Basketball Diplomacy
If we bring pro sports to North Korea they will DOMINATE the halftime shows.
I was in elementary school in the mid 1990s, which according
to Wikipedia was something of a magical time for the Chicago Bulls. I was as
oblivious to pro sports then as I am now, but the Bulls were so popular at
school that I still had some sense for the big players. There was Michael
Jordan, the guy from Space Jam,
Scottie Pippen, who had not been in Space
Jam, and then Dennis Rodman, who I always figured was the Bulls’ mascot
drunkenly playing with the team.
I’d seen Dennis Rodman on the news a lot – usually in
handcuffs, once in a wedding dress – and my parents always spoke of him in the
exact same tone they used when the dog had made a mess in the house. “Sophie took a Dennis Rodman in the living
room; have we got any more bleach?” What’s more, every third grader in my
class thought he behaved like a jackass, and you really need to be a special
kind of dipshit for a room full of 9 year olds to think you’re immature.
After his suspension from the NBA in the late 90s, Rodman faded
from the public eye for 15 years or so.

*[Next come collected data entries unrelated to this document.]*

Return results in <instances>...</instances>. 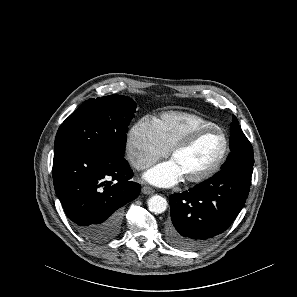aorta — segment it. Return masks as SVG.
I'll list each match as a JSON object with an SVG mask.
<instances>
[{
    "label": "aorta",
    "instance_id": "aorta-1",
    "mask_svg": "<svg viewBox=\"0 0 297 297\" xmlns=\"http://www.w3.org/2000/svg\"><path fill=\"white\" fill-rule=\"evenodd\" d=\"M147 203L149 210L155 214H161L167 208L166 199L160 195L150 197Z\"/></svg>",
    "mask_w": 297,
    "mask_h": 297
}]
</instances>
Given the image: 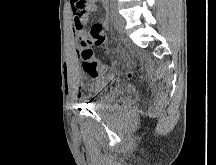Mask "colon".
I'll list each match as a JSON object with an SVG mask.
<instances>
[{
	"label": "colon",
	"instance_id": "obj_1",
	"mask_svg": "<svg viewBox=\"0 0 216 165\" xmlns=\"http://www.w3.org/2000/svg\"><path fill=\"white\" fill-rule=\"evenodd\" d=\"M72 6L75 8V5H86V0H71ZM106 42V34L103 26L100 23H95L92 25L87 41L81 44L80 49V58L85 65V68L90 72H94L96 74H101L106 70V65L100 63L94 58V52L92 49V45L95 46H104ZM133 77L132 73H128V78L131 79Z\"/></svg>",
	"mask_w": 216,
	"mask_h": 165
}]
</instances>
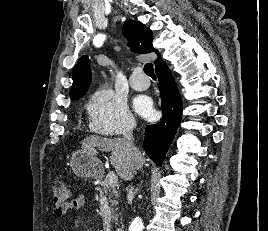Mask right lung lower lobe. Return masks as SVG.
Wrapping results in <instances>:
<instances>
[{"instance_id": "98d812e1", "label": "right lung lower lobe", "mask_w": 268, "mask_h": 231, "mask_svg": "<svg viewBox=\"0 0 268 231\" xmlns=\"http://www.w3.org/2000/svg\"><path fill=\"white\" fill-rule=\"evenodd\" d=\"M159 79L163 119L145 129L144 148L153 161L161 166L182 119V100L166 64L155 69Z\"/></svg>"}]
</instances>
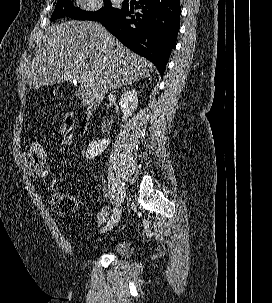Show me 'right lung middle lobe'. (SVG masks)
Returning a JSON list of instances; mask_svg holds the SVG:
<instances>
[{"instance_id": "right-lung-middle-lobe-1", "label": "right lung middle lobe", "mask_w": 272, "mask_h": 303, "mask_svg": "<svg viewBox=\"0 0 272 303\" xmlns=\"http://www.w3.org/2000/svg\"><path fill=\"white\" fill-rule=\"evenodd\" d=\"M105 5L97 12H87L80 8H75L71 0H58L51 21L65 16H70L75 20H103L116 15L122 9L112 7L109 0H105Z\"/></svg>"}]
</instances>
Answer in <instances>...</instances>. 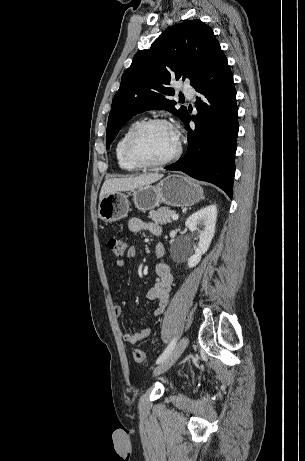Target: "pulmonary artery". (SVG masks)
Returning a JSON list of instances; mask_svg holds the SVG:
<instances>
[{"label":"pulmonary artery","instance_id":"1","mask_svg":"<svg viewBox=\"0 0 305 461\" xmlns=\"http://www.w3.org/2000/svg\"><path fill=\"white\" fill-rule=\"evenodd\" d=\"M183 92L190 99H192L194 97V95H195V90L192 87L188 86V85L183 86Z\"/></svg>","mask_w":305,"mask_h":461}]
</instances>
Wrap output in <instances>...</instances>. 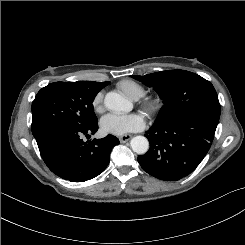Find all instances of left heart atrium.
Masks as SVG:
<instances>
[{
  "label": "left heart atrium",
  "mask_w": 245,
  "mask_h": 245,
  "mask_svg": "<svg viewBox=\"0 0 245 245\" xmlns=\"http://www.w3.org/2000/svg\"><path fill=\"white\" fill-rule=\"evenodd\" d=\"M144 126L145 120L139 113H109L100 120L102 131L116 136H123L127 133L141 130Z\"/></svg>",
  "instance_id": "left-heart-atrium-1"
}]
</instances>
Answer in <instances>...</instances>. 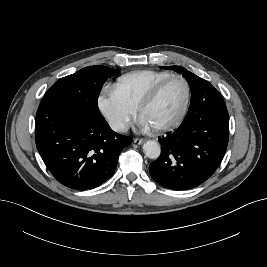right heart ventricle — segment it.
Returning a JSON list of instances; mask_svg holds the SVG:
<instances>
[{
    "mask_svg": "<svg viewBox=\"0 0 267 267\" xmlns=\"http://www.w3.org/2000/svg\"><path fill=\"white\" fill-rule=\"evenodd\" d=\"M170 74V72L155 70L131 72L119 77L113 89L129 105L137 109L151 88Z\"/></svg>",
    "mask_w": 267,
    "mask_h": 267,
    "instance_id": "obj_1",
    "label": "right heart ventricle"
}]
</instances>
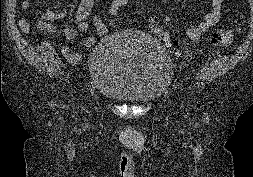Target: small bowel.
I'll list each match as a JSON object with an SVG mask.
<instances>
[{"label":"small bowel","mask_w":253,"mask_h":177,"mask_svg":"<svg viewBox=\"0 0 253 177\" xmlns=\"http://www.w3.org/2000/svg\"><path fill=\"white\" fill-rule=\"evenodd\" d=\"M167 1V0H164ZM224 0H211V5L209 9L205 12L204 17L200 23L195 27H190L186 30V36L190 41H198L205 33H207L212 27L219 24L222 18V4ZM95 4V0H80L79 7L76 12V21L77 28L75 27H65L61 33L63 37L68 41H74L78 37V32H88L91 28H93V32L84 40V46L86 48H91L96 43V36L103 37L106 36L109 31L107 30L102 17L98 14H95L92 18V24L90 25L88 22V18L92 13L93 6ZM32 6V0H24L22 3V7L24 9H29ZM70 3L68 0L63 5L61 11L55 12L51 10L45 11L40 17V23L44 26L48 31L53 34L58 33V29L50 24L55 20H59L64 18L69 11ZM19 27L27 32L29 31L28 22L22 18L19 20ZM60 52L64 56V58L71 62L75 63L79 61L81 55L77 52L72 51L67 46H60Z\"/></svg>","instance_id":"c3829d8e"}]
</instances>
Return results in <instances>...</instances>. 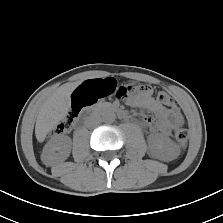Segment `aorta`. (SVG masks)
<instances>
[{
  "instance_id": "aorta-1",
  "label": "aorta",
  "mask_w": 223,
  "mask_h": 223,
  "mask_svg": "<svg viewBox=\"0 0 223 223\" xmlns=\"http://www.w3.org/2000/svg\"><path fill=\"white\" fill-rule=\"evenodd\" d=\"M101 118L105 123H113L116 119V115L113 111H103Z\"/></svg>"
}]
</instances>
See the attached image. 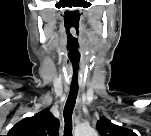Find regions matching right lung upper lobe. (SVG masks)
I'll return each instance as SVG.
<instances>
[{
    "label": "right lung upper lobe",
    "mask_w": 151,
    "mask_h": 136,
    "mask_svg": "<svg viewBox=\"0 0 151 136\" xmlns=\"http://www.w3.org/2000/svg\"><path fill=\"white\" fill-rule=\"evenodd\" d=\"M59 121L48 111L42 110L15 124L9 134L12 136H57Z\"/></svg>",
    "instance_id": "cb5924a9"
}]
</instances>
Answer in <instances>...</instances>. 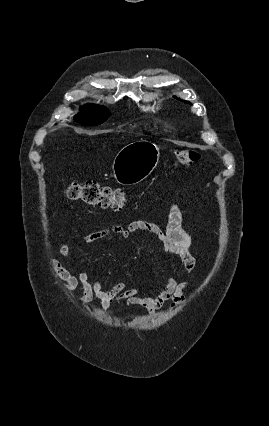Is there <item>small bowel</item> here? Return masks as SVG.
<instances>
[{
  "mask_svg": "<svg viewBox=\"0 0 269 426\" xmlns=\"http://www.w3.org/2000/svg\"><path fill=\"white\" fill-rule=\"evenodd\" d=\"M135 233H146L159 239L163 252L177 257L189 276L195 277L196 259L190 251L193 241L182 228V212L177 205L170 206L165 228L153 222L135 220L127 226L113 225L91 233L84 238V243L91 244L111 234L128 239ZM60 253L65 258H72L67 243L61 245ZM50 263L54 273L63 281L65 290L71 291L81 286L83 292L79 297V302L89 306L91 301L97 298L104 311L109 310L113 303L123 301L130 306L143 309L151 315H158L160 309L168 302H170V309L183 305L186 301L185 292L191 285L190 282H179L175 277L170 276L159 294L146 296L136 288H127L125 281L116 283L110 289H105L104 282L100 278L94 277L89 270L80 269L75 274L56 259H51Z\"/></svg>",
  "mask_w": 269,
  "mask_h": 426,
  "instance_id": "1",
  "label": "small bowel"
}]
</instances>
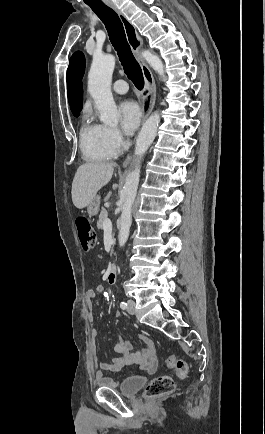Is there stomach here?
Listing matches in <instances>:
<instances>
[{
  "instance_id": "1",
  "label": "stomach",
  "mask_w": 265,
  "mask_h": 434,
  "mask_svg": "<svg viewBox=\"0 0 265 434\" xmlns=\"http://www.w3.org/2000/svg\"><path fill=\"white\" fill-rule=\"evenodd\" d=\"M99 206H100V196H94L90 204H88L87 212L89 216H96V214H98L99 212Z\"/></svg>"
}]
</instances>
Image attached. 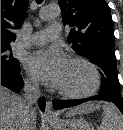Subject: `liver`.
<instances>
[{"label": "liver", "instance_id": "liver-1", "mask_svg": "<svg viewBox=\"0 0 123 130\" xmlns=\"http://www.w3.org/2000/svg\"><path fill=\"white\" fill-rule=\"evenodd\" d=\"M24 106L23 98L7 88L1 86V130H19L21 114ZM92 104H85L71 109L67 116L88 113L95 109ZM30 130H36V112L33 110L30 117Z\"/></svg>", "mask_w": 123, "mask_h": 130}]
</instances>
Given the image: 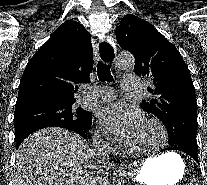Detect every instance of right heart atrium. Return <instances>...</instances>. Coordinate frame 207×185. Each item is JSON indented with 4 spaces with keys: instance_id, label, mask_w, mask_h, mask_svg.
I'll list each match as a JSON object with an SVG mask.
<instances>
[{
    "instance_id": "1",
    "label": "right heart atrium",
    "mask_w": 207,
    "mask_h": 185,
    "mask_svg": "<svg viewBox=\"0 0 207 185\" xmlns=\"http://www.w3.org/2000/svg\"><path fill=\"white\" fill-rule=\"evenodd\" d=\"M95 139L105 147H111L116 143V139L104 129L96 132Z\"/></svg>"
}]
</instances>
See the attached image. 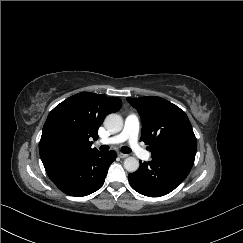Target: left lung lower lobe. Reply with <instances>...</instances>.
<instances>
[{
  "mask_svg": "<svg viewBox=\"0 0 243 243\" xmlns=\"http://www.w3.org/2000/svg\"><path fill=\"white\" fill-rule=\"evenodd\" d=\"M194 152L169 153L149 162L140 161L139 169L128 175L131 187L138 193L159 197L173 191L189 174Z\"/></svg>",
  "mask_w": 243,
  "mask_h": 243,
  "instance_id": "0a47b994",
  "label": "left lung lower lobe"
}]
</instances>
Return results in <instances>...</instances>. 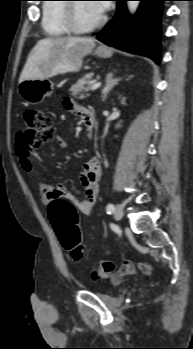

No doubt frustrated that his dabblings
in pro wrestling and reality TV hadn’t raised his public profile back to
Chicago Bulls levels, Rodman did what anybody else would do and traveled to
North Korea to become best friends with the country’s basketball-loving
dictator for life, Kim Jong Un.
This generated a lot of controversy because Kim Jong Un has
a pretty good track record of being kind of a dick, what with the famine and
corruption and 200,000 people in forced labor prison camps and everything. But
over the course of several trips to North Korea in the past year, Rodman has
insisted that he’s just trying to ease tensions between the US and North Korea
through sports, and that Kim Jong Un is actually a really nice guy once you get
past the cult of personality and his fondness for publicly executing his family
members.
Dennis Rodman and Kim Jong Un’s bromance must be pretty
strong because yesterday, during a satellite interview with CNN’s Chris Cuomo,
Rodman shouted the journalist down for suggesting that he advocate for the
release of Kenneth Bae, an American sentenced to 15 years of hard labor in
North Korea. Profane and near tears, flanked by a group of increasingly
mortified NBA players who had accompanied him on this trip, Rodman defended his
time in North Korea, saying that his “basketball diplomacy” would eventually
open relations between North Korea and the United States.*
*In his defense, he was pretty drunk at the time.
On some level you just have to admire Dennis Rodman for
thinking that basketball is going to be the thing that’ll fix North Korea. For
more than half a century the brightest diplomats, political scientists, and
statesmen from South Korea, the US, the United Nations, and China haven’t had
any luck, but maybe once the people of North Korea watch a former Celebrity Apprentice contestant dunk on
their national team a few times they’ll come to their senses and let the
capitalism flow in.
Honestly, if I was a North Korean, watching a bunch of NBA
guys playing basketball in my country would just make me more angry at America.
I mean, 10% of the country starved to death in the 1990s and food shortages continue to this day – making these poor people watch a bunch of American athletes in peak
physical condition play a fast paced game of basketball feels sort of like
we’re rubbing it in.
“Hey, you know why
these basketball players are so tall? Because they’ve had adequate nutrition
for their entire lives! Look how fast they can run and high they can jump – I
guess regular, balanced meals give you lots of energy! Don’t you wish you could
do that? Look, I know you haven’t eaten anything but tree bark for the past two
weeks, but check out this layup. Life for you may be a daily struggle to find
enough sustenance to keep your body functioning, but these guys are wealthy
beyond your wildest imagination purely because they’re good at putting a ball
through a hoop.”
Don’t get me wrong – I think sports can be a great way to
foster peace between nations.* But I think that calling what Dennis Rodman is
doing right now “diplomacy” is being a little bit generous. Really, he’s just
taking a vacation in a pretty crappy place – I visited Salem during the
holidays and you don’t hear me trying to pass it off as a diplomatic mission.
*It's also a great way to foster riots, but that's mainly soccer.
Diplomacy, I think, is usually the work of diplomats, and
diplomats are usually not violent alcoholics who used to be married to Carmen
Electra. A US-North Korea basketball game could probably be a good step toward
peace, but you kind of need both countries to be behind that sort of thing for
it to be really effective.
The government of North Korea goes to great lengths to make
sure that all of its citizens hate America. A couple of basketball games are no
match for a robust and pervasive propaganda apparatus, not to mention 60 years
of revisionist history where the United States is responsible for even more
travesties than we actually are.
From what I’ve read, the gist of a lot of North Korean
propaganda is that Western capitalists are lazy, irresponsible buffoons. Instead
of breaking down the barriers between our cultures, I feel like The Worm
stumbling around Pyongyang is probably propping them up.
Truman Capps would still love to see a gritty reboot of Space Jam where instead of aliens it's North Koreans kidnapping NBA players.